After Mickey’s debut in Steamboat Willie on November 18, 1928, he would star with a train in the 1929 short Mickey’s Choo-Choo. Trains would also make appearances in future Disney shorts and films, either as plot devices or as characters of their own—with The Brave Engineer (1950) and Casey Jr. from the 1941 classic Dumbo. In the move to live-action films, it was inevitable that the Studios began featuring more trains, including the ones seen in So Dear to My Heart and The Great Locomotive Chase. Around this time, Walt also fulfilled a long-time desire: He bought and built a tabletop model train layout in his office suite, running it whenever he had a spare moment. He enjoyed showing it off to visitors, including some of his own animators who were train buffs themselves.
In July of 1948, Walt boarded a train to attend the Chicago Railroad Fair. In addition to being invited to participate in the “Wheels-a-Rolling” pageant—where classic trains paraded by—Walt was deeply moved by the recreation of the funeral train for the president he most admired: Abraham Lincoln. Also, after visiting the Henry Ford Museum in Dearborn, Michigan on his way back to California, Walt was impressed and inspired by the attractions of this park, which included a 4-4-0 locomotive that pulled guests around the estate. When he returned home, Walt constructed his own steam engine—a 1/8th scale model, that he named the Lilly Belle in honor of his wife Lillian. This train circled on a half-mile track, looping around his home in Holmby Hills. Also at this time, he began documenting ideas for a “Mickey Mouse Park,” a family park he would build that would include a railroad station.
Walt was undeniably a great storyteller. So it came as no surprise when he used railroading as a tool to fully immerse his audience in stories planted throughout his Magic Kingdom: Disneyland. In all of the Park’s lands, locomotives served a greater purpose than just transportation. They were also essential elements to the story, responsible for helping guests imagine themselves part of an American train voyage at the turn of the 20th Century.

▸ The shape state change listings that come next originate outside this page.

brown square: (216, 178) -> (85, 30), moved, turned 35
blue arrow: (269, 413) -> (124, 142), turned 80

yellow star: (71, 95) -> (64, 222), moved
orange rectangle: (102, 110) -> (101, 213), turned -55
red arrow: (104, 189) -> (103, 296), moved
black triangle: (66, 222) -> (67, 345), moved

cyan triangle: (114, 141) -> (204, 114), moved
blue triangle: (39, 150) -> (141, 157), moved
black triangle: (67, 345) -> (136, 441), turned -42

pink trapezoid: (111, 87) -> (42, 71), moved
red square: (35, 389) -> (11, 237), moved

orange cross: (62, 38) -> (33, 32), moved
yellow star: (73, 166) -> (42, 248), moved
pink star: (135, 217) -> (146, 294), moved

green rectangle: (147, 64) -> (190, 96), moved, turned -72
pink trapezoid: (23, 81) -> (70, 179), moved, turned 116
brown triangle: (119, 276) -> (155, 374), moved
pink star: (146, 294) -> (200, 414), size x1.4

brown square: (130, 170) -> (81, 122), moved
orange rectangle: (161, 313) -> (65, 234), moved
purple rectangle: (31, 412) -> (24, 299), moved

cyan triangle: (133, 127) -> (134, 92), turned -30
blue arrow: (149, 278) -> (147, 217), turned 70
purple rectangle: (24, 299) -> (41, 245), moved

The journey of this exhibition doesn’t start and end with just Walt, though. All Aboard also explores the interest and passion for railroading of Walt’s friends and staff, including two of Walt’s “Nine Old Men,” animators Ward Kimball and Ollie Johnston. Notably, Kimball was the first private owner of a full-sized steam locomotive, and Johnston’s railroading hobby was latent until he stumbled upon the miniature train Walt was building in his office. Showcased alongside the animators are WED Enterprises’ Imagineers—”Imagination Engineers”—Roger Broggie and Bob Gurr, whose creative locomotives helped Walt transport his guests throughout Disneyland, and later, the Magic Kingdom Park in the Walt Disney World Resort.
Finally, All Aboard will reveal how Walt’s railroad legacy continues today. Guests will learn how Disney theme parks and films continue to honor trains and railroading, from recent creations to those that have yet to be imagined.